Would you reproduce exactly, and only, the lines starting at the one with "Verwalten gehosteter" and ending at the last line of the data, with both included? Leave the pictures out.

+++++

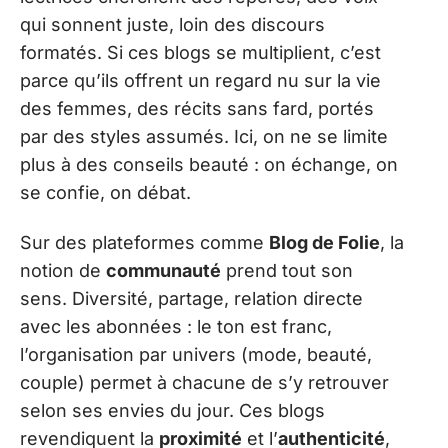
qui sonnent juste, loin des discours
formatés. Si ces blogs se multiplient, c’est
parce qu’ils offrent un regard nu sur la vie
des femmes, des récits sans fard, portés
par des styles assumés. Ici, on ne se limite
plus à des conseils beauté : on échange, on
se confie, on débat.
Sur des plateformes comme
Blog de Folie
, la
notion de
communauté
prend tout son
sens. Diversité, partage, relation directe
avec les abonnées : le ton est franc,
l’organisation par univers (mode, beauté,
couple) permet à chacune de s’y retrouver
selon ses envies du jour. Ces blogs
revendiquent la
proximité
et l’
authenticité
,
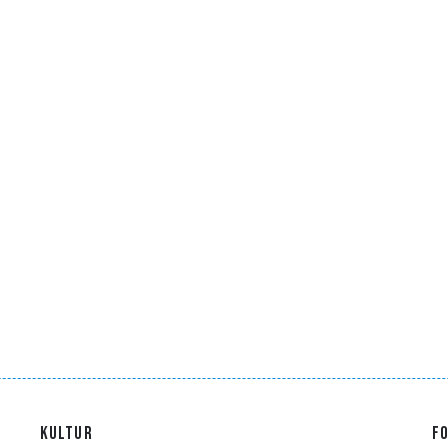
KULTUR
F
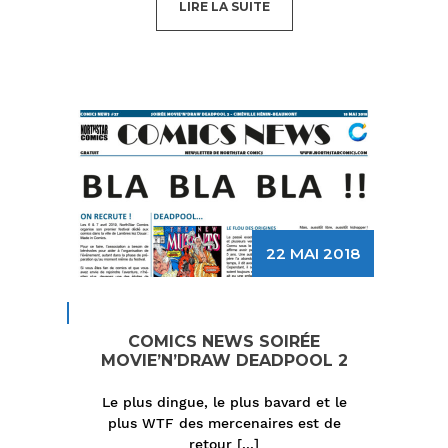
LIRE LA SUITE
22 MAI 2018
COMICS NEWS SOIRÉE
MOVIE’N’DRAW DEADPOOL 2
Le plus dingue, le plus bavard et le
plus WTF des mercenaires est de
retour
[...]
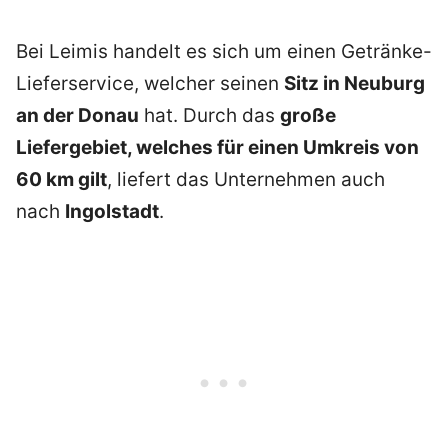
Bei Leimis handelt es sich um einen Getränke-
Lieferservice, welcher seinen
Sitz in Neuburg
an der Donau
hat. Durch das
große
Liefergebiet, welches für einen Umkreis von
60 km gilt
, liefert das Unternehmen auch
nach
Ingolstadt
.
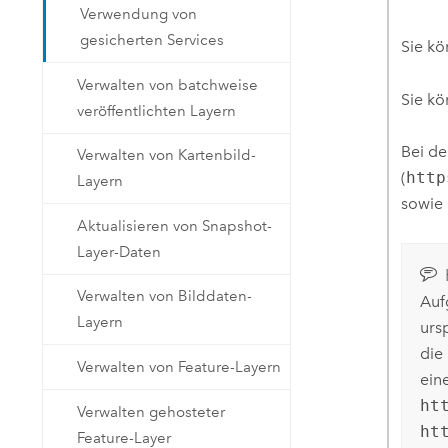
Verwendung von
gesicherten Services
Sie kö
Verwalten von batchweise
Sie kö
veröffentlichten Layern
Bei de
Verwalten von Kartenbild-
(
http
Layern
sowie
Aktualisieren von Snapshot-
Layer-Daten
Verwalten von Bilddaten-
Auf
Layern
urs
die
Verwalten von Feature-Layern
ein
ht
Verwalten gehosteter
ht
Feature-Layer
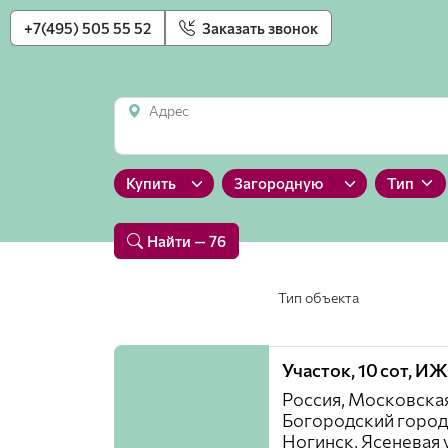
+7(495) 505 55 52
Заказать звонок
Адрес
Купить
Загородную
Тип
Найти
— 76
Тип объекта
Участок, 10 сот, И
Россия, Московская
Богородский город
Ногинск, Ясеневая 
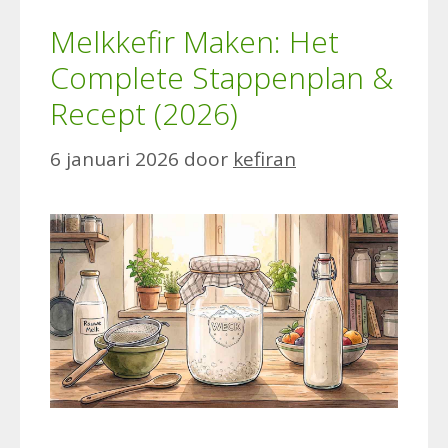
Melkkefir Maken: Het
Complete Stappenplan &
Recept (2026)
6 januari 2026
door
kefiran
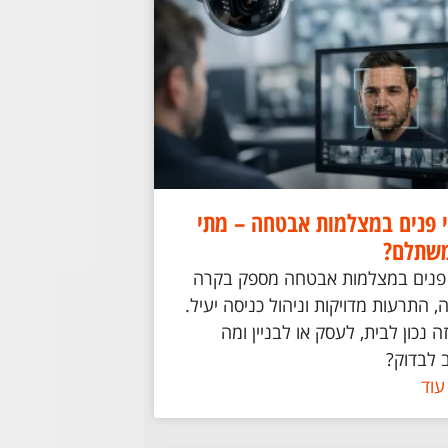
י פנים במצלמות אבטחה – מתי
משתלם?
י פנים במצלמות אבטחה מספק בקרה
 התרעות מדויקות וניהול כניסה יעיל.
ה נכון לבית, לעסק או לבניין ומה
 לבדוק?
עוד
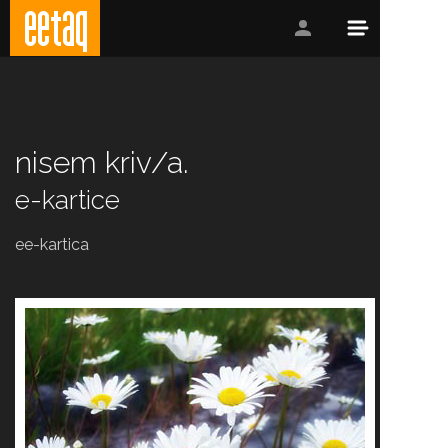
nisem kriv/a.
e-kartice
ee-kartica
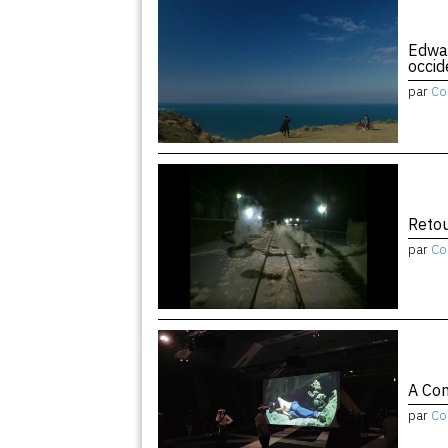
Edwar
occid
par
Co
Retou
par
Co
A Con
par
Co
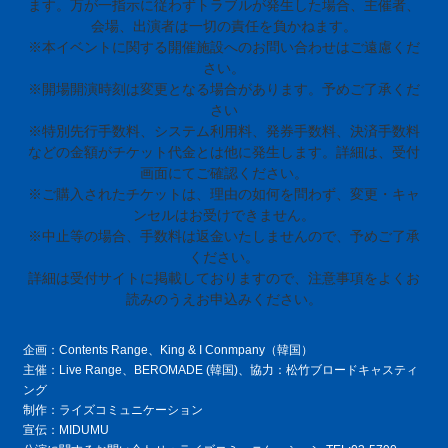
ます。万が一指示に従わずトラブルが発生した場合、主催者、
会場、出演者は一切の責任を負かねます。
※本イベントに関する開催施設へのお問い合わせはご遠慮くだ
さい。
※開場開演時刻は変更となる場合があります。予めご了承くだ
さい
※特別先行手数料、システム利用料、発券手数料、決済手数料
などの金額がチケット代金とは他に発生します。詳細は、受付
画面にてご確認ください。
※ご購入されたチケットは、理由の如何を問わず、変更・キャ
ンセルはお受けできません。
※中止等の場合、手数料は返金いたしませんので、予めご了承
ください。
詳細は受付サイトに掲載しておりますので、注意事項をよくお
読みのうえお申込みください。
企画：Contents Range、King & I Conmpany（韓国）
主催：Live Range、BEROMADE (韓国)、協力：松竹ブロードキャスティ
ング
制作：ライズコミュニケーション
宣伝：MIDUMU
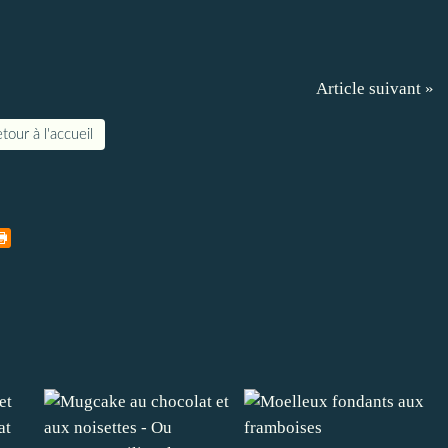
Article suivant »
tour à l'accueil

+++++

- [Answer to this exercise]:
Verwalten gehosteter
ht
Feature-Layer
+7(495) 505 55 52
Заказать звонок
Адрес
Купить
Загородную
Тип
Найти
— 76
Тип объекта
Участок, 10 сот, И
Россия, Московская
Богородский город
Ногинск, Ясеневая 
Melkkefir Maken: Het
Complete Stappenplan &
Recept (2026)
6 januari 2026
door
kefiran
י פנים במצלמות אבטחה – מתי
משתלם?
י פנים במצלמות אבטחה מספק בקרה
 התרעות מדויקות וניהול כניסה יעיל.
ה נכון לבית, לעסק או לבניין ומה
 לבדוק?
עוד
nisem kriv/a.
e-kartice
ee-kartica
Edwar
occid
par
Co
Retou
par
Co
A Con
par
Co
ます。万が一指示に従わずトラブルが発生した場合、主催者、
会場、出演者は一切の責任を負かねます。
※本イベントに関する開催施設へのお問い合わせはご遠慮くだ
さい。
※開場開演時刻は変更となる場合があります。予めご了承くだ
さい
※特別先行手数料、システム利用料、発券手数料、決済手数料
などの金額がチケット代金とは他に発生します。詳細は、受付
画面にてご確認ください。
※ご購入されたチケットは、理由の如何を問わず、変更・キャ
ンセルはお受けできません。
※中止等の場合、手数料は返金いたしませんので、予めご了承
ください。
詳細は受付サイトに掲載しておりますので、注意事項をよくお
読みのうえお申込みください。
企画：Contents Range、King & I Conmpany（韓国）
主催：Live Range、BEROMADE (韓国)、協力：松竹ブロードキャスティ
ング
制作：ライズコミュニケーション
宣伝：MIDUMU
Article suivant »
tour à l'accueil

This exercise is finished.